# Is my dog pregnant or is it a false pregnancy? (hopefully) Expert answers please



## Trouble (Apr 10, 2010)

This february while I was at work my husband aparently let our two INTACT dogs out back together while my female was in heat. While I am at home I keep the 2 door rule. Long story short, they tied on the 19th of February and the 26th. NO I am not a backyard breeder. My female Carolina Dog is unable to be spayed because 5 months ago when my vet tried she almost died as soon as she went under, My male husky/pitbull mix, was just finally fixed last week through the SPCA (which we were on the waiting list forever). That puts my female at around either 7 or 8 weeks. I'm thinking she'll be due around the 20th-24th, that is if she is pregnant (which I'm hoping she's not.) The vets around me are very reluctant to do the abortion shot as it has been really bad side effects in the females. So they recommended I just let her continue on with the pregnancy. I have a couple questions so I can know if she truley is pregnant. In the begining she was throwing up a little and was really hungry. Her nipples have gotten big and the back ones have even begun to sag a little. She has become very clingy. But this last week she hasn't really been wanting to eat much (estimated 7-8 weeks) and the litle bit of food she actually does eat has to be mixed with wet food and she doesn't even eat much of that, just wants to take bites then come back for more later.
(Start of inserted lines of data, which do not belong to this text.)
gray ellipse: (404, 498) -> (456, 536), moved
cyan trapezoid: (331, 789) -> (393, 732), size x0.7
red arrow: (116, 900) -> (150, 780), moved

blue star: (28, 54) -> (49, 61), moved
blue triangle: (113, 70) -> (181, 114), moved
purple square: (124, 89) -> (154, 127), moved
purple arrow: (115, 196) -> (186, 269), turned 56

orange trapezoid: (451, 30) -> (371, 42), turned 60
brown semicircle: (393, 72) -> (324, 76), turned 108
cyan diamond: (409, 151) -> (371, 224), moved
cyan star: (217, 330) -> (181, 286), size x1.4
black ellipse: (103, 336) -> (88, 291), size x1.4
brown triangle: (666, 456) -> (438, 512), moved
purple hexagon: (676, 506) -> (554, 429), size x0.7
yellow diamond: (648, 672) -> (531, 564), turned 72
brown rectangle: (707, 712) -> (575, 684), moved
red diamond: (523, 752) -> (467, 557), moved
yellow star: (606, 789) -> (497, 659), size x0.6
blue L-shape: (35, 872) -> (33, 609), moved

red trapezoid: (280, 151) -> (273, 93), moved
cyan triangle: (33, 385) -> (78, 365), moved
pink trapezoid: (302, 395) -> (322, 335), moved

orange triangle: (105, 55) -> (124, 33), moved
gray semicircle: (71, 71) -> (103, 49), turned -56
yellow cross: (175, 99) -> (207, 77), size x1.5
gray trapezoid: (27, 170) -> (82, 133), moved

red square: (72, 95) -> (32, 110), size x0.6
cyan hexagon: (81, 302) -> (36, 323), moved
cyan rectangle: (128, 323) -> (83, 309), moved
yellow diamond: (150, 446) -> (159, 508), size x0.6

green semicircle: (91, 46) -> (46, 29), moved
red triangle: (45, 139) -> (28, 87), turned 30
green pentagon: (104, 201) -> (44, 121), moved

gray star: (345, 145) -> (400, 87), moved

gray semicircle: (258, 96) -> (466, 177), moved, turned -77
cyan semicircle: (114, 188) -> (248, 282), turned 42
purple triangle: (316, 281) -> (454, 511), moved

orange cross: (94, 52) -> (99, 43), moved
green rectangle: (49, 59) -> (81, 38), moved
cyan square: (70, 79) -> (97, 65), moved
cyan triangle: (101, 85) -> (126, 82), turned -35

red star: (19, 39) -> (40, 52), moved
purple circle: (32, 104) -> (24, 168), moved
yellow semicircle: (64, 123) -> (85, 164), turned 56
And my biggest concern is she hasn't gained that much weight at all, maybe like a couple of pounds. Is it because her breed is very active and she is athletic? Or do not all dogs get round? Today I put my hand on her belly and there was something weird, the only way I can describe it is to say that it was like a grinding feeling? I know that sounds weird but, thats the noise I imagined going along with it. Is that a puppy kicking? Is she still skinny because there's only one puppy? I can't take her into my vet but there will be no more puppies after this because my male has since been fixed. Does this sound like a false pregnancy or normal?


----------



## Keechak (Aug 10, 2008)

The only way to know for sure is to get an x-ray done, If she is pregnant you'll have to get one done anyways. Bitches don't normally start showing any physical signs of pregnancy untill halfway thru, they are pregnant for 63 days


----------



## Trouble (Apr 10, 2010)

Well since she's 7-8 weeks she's way over halfway through. My vet cannot do an x-ray. There are no open appointments
so it's pretty frustrating


----------



## Keechak (Aug 10, 2008)

you live in Cali, there MUST be other vets around.


----------



## Active Dog (Jan 18, 2010)

This might sound silly, but can you put your hand on her tummy and feel anything?


----------



## Willowy (Dec 10, 2007)

There must be other vets in the area. No reason to stick with a vet that provides crummy customer service. 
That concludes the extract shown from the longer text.